— Data records —
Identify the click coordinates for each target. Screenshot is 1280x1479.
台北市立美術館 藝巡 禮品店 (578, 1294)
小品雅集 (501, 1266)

==

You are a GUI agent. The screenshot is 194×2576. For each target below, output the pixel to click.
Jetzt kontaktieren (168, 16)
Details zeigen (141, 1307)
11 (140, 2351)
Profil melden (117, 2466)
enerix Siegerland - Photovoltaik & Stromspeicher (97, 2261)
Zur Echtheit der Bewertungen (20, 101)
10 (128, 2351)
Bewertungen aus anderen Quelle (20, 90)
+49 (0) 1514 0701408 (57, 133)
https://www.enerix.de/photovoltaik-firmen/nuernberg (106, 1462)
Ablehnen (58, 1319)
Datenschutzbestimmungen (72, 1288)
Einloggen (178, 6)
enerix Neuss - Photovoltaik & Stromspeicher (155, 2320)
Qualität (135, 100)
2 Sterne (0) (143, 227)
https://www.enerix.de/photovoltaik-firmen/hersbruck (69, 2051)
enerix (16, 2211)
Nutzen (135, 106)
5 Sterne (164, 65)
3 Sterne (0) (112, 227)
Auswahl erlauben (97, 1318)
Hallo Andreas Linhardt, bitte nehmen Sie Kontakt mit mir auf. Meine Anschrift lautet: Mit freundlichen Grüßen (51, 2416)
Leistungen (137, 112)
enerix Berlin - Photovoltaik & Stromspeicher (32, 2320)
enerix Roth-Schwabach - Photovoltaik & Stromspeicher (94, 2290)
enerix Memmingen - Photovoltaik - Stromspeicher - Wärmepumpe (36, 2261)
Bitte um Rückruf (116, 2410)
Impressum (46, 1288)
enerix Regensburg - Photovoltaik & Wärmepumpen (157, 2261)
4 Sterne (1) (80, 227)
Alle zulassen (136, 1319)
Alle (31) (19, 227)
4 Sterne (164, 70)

— Directions for this task —
Please transcribe exactly the lines above from the line that has "Qualität (135, 100)" up to and including the line that has "4 Sterne (164, 70)"; no other line belongs in the answer.

— Answer to the problem —
Qualität (135, 100)
2 Sterne (0) (143, 227)
https://www.enerix.de/photovoltaik-firmen/hersbruck (69, 2051)
enerix (16, 2211)
Nutzen (135, 106)
5 Sterne (164, 65)
3 Sterne (0) (112, 227)
Auswahl erlauben (97, 1318)
Hallo Andreas Linhardt, bitte nehmen Sie Kontakt mit mir auf. Meine Anschrift lautet: Mit freundlichen Grüßen (51, 2416)
Leistungen (137, 112)
enerix Berlin - Photovoltaik & Stromspeicher (32, 2320)
enerix Roth-Schwabach - Photovoltaik & Stromspeicher (94, 2290)
enerix Memmingen - Photovoltaik - Stromspeicher - Wärmepumpe (36, 2261)
Bitte um Rückruf (116, 2410)
Impressum (46, 1288)
enerix Regensburg - Photovoltaik & Wärmepumpen (157, 2261)
4 Sterne (1) (80, 227)
Alle zulassen (136, 1319)
Alle (31) (19, 227)
4 Sterne (164, 70)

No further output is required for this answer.